Yes, those who are fanatically committed to the Tamil cause are not very relevant from the point of view of Tamil Nadu politics. The hardcore supporters of LTTE do not have much base in Tamil Nadu.
Then, why do you think the DMK has taken this issue up so strongly?
One of the major issues of the DMK from the very beginning is the cause of the Tamils across the world. Karunanidhi does not want to be accused of sacrificing that cause. Now, we have to distinguish between the LTTE and the Tamil cause. Ordinary Tamils are caught between the Sinhalese army and the Tamil Tigers.
Under pressure from the DMK, will New Delhi be able to force the Sri Lankan government to agree to a ceasefire? Rajapakse has said it is an internal matter of Sri Lanka.
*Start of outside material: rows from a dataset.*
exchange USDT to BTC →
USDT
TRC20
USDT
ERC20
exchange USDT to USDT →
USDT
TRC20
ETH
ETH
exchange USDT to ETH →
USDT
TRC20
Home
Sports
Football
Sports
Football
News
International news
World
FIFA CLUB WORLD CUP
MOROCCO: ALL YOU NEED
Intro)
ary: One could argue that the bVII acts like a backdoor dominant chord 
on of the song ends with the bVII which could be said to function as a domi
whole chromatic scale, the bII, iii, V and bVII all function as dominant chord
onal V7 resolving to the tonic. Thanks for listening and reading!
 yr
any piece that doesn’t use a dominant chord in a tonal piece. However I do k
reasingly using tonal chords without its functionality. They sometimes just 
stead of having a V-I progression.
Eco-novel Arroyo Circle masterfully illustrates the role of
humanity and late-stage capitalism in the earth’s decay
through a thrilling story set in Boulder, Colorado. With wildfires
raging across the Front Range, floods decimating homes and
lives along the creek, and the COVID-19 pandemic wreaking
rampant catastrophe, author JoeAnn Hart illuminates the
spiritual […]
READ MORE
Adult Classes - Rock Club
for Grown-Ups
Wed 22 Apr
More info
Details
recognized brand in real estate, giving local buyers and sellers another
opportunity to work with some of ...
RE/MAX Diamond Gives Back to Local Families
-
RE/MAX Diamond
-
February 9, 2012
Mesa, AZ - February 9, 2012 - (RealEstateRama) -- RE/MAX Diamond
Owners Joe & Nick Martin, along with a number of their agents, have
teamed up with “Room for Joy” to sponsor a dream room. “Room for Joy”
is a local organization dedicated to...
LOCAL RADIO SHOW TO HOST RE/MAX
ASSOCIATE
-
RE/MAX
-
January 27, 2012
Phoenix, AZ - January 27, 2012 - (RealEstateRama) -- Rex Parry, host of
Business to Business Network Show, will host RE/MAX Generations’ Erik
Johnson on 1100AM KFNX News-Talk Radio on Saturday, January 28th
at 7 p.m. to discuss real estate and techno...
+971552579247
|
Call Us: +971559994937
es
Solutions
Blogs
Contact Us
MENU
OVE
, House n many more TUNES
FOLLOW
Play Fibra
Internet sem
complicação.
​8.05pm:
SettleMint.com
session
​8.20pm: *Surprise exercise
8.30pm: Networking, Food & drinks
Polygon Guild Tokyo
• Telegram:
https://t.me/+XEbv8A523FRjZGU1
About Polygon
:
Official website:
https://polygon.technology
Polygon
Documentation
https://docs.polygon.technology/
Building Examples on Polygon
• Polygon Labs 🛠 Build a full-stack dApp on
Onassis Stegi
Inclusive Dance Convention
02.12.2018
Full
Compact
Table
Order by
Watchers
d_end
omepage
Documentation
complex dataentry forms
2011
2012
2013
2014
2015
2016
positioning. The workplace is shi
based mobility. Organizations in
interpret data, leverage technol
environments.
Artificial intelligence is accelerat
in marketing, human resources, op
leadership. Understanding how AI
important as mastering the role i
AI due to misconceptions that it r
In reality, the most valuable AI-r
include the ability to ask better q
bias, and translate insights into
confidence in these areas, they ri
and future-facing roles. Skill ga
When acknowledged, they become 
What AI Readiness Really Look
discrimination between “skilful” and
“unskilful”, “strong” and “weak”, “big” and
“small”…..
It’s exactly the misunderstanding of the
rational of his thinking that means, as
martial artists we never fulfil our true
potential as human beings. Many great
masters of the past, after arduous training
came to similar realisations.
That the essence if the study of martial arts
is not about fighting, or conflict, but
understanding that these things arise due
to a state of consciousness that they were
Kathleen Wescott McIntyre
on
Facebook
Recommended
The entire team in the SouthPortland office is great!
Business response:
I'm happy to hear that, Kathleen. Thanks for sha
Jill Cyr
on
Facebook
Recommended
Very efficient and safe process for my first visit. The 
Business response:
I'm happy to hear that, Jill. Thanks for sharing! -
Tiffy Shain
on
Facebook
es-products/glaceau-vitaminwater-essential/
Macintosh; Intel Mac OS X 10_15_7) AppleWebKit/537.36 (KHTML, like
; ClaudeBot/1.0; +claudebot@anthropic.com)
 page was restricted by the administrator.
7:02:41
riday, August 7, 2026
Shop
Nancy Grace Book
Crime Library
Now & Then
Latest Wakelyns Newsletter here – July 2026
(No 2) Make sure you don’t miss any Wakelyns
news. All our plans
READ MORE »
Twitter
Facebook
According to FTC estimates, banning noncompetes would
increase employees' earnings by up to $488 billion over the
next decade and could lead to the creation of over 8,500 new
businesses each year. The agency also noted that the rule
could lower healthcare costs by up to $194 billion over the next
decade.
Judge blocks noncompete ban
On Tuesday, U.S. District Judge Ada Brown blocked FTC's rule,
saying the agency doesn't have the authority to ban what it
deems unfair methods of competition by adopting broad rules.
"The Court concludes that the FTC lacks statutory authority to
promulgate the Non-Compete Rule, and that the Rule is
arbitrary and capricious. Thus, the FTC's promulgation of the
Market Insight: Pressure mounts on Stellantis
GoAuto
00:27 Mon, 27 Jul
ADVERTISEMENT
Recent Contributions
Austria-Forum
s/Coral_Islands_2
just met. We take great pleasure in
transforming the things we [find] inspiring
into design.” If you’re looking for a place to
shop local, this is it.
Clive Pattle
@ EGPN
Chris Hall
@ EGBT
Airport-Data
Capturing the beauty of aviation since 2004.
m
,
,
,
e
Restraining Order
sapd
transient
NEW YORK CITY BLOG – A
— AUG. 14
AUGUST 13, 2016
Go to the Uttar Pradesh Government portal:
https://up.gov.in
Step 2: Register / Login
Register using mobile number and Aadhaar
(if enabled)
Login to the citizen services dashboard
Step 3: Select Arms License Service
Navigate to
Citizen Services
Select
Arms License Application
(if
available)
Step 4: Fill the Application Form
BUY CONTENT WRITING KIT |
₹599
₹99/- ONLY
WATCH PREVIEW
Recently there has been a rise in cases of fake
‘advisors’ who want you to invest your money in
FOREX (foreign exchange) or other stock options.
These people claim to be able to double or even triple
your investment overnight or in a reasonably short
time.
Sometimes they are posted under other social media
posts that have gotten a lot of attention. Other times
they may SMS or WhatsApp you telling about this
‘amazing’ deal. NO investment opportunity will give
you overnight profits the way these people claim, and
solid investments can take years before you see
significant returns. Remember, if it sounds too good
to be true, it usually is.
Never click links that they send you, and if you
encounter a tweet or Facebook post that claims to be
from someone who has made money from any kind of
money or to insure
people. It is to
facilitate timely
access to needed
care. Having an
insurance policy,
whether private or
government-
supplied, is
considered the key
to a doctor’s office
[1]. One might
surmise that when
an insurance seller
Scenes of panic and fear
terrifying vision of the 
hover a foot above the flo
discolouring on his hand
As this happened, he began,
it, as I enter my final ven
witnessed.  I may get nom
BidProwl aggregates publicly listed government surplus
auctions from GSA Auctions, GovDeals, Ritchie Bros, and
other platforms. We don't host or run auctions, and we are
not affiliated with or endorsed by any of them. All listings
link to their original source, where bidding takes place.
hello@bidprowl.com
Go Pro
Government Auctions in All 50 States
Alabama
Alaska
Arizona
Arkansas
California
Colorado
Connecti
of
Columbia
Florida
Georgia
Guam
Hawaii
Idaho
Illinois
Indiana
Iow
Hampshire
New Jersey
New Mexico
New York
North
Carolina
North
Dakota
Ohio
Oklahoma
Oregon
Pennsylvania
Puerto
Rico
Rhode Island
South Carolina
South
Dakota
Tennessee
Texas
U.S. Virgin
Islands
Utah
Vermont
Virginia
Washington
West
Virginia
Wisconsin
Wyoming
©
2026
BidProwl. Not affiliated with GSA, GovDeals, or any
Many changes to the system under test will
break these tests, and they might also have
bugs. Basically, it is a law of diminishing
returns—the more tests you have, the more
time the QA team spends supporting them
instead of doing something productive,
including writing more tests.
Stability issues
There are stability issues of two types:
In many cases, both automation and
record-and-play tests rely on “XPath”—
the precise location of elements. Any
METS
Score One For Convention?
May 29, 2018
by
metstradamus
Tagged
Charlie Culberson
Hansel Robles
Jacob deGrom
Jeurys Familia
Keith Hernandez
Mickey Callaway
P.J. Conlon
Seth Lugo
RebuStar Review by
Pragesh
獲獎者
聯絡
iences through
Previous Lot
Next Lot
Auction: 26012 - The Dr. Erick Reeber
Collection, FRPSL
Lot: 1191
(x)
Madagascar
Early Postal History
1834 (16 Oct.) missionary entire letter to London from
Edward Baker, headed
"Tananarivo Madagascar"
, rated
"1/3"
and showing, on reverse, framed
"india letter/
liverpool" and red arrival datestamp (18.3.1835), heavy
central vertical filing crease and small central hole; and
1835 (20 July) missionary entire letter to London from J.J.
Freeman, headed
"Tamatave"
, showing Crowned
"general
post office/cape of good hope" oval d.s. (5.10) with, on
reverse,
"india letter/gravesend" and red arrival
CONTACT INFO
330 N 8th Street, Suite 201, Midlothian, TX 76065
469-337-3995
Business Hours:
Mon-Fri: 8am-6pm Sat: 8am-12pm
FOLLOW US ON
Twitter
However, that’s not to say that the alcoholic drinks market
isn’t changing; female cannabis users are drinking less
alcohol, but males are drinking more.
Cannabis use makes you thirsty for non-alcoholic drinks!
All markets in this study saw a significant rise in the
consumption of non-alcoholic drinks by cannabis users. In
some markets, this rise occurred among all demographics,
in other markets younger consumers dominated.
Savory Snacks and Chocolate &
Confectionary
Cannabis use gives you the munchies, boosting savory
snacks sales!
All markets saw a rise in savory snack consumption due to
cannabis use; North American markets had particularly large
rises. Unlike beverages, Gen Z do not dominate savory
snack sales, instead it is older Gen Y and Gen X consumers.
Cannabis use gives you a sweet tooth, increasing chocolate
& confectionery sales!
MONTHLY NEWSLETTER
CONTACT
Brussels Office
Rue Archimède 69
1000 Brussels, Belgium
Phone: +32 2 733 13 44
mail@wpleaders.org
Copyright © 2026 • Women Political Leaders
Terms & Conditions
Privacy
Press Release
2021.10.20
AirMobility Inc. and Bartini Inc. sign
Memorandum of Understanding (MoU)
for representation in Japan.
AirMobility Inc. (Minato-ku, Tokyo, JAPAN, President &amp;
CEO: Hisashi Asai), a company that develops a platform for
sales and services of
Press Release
In an earlier period, India could. Sri Lanka was considered to be India's backyard. In 1987, neither Pakistan nor China helped them. Today, both China and Pakistan are selling arms to Colombo. Rajapakse has successfully diversified arms purchases. The fact that Colombo is fighting terrorism has helped them. So, our own clout with Sri Lanka is far less today than in 1987.
With the Congress at the Centre, how will the Indian government look at the Sri Lankan issue?
New Delhi has started distinguishing between the LTTE and the Sri Lankan Tamil cause. The fact of the matter is New Delhi would like non-LTTE democratic forces to represent the Tamils. But to what extent New Delhi can extend support is a big question mark. It is a complex situation.
If Tamil Nadu political parties take this as a political issue in the next elections, will the ordinary people give more importance to it than lack of power, unemployment and price rise?
An election is not fought on a single issue. This will be one of the issues but this will not be the major issue which is going to tilt the balance in favour of any party.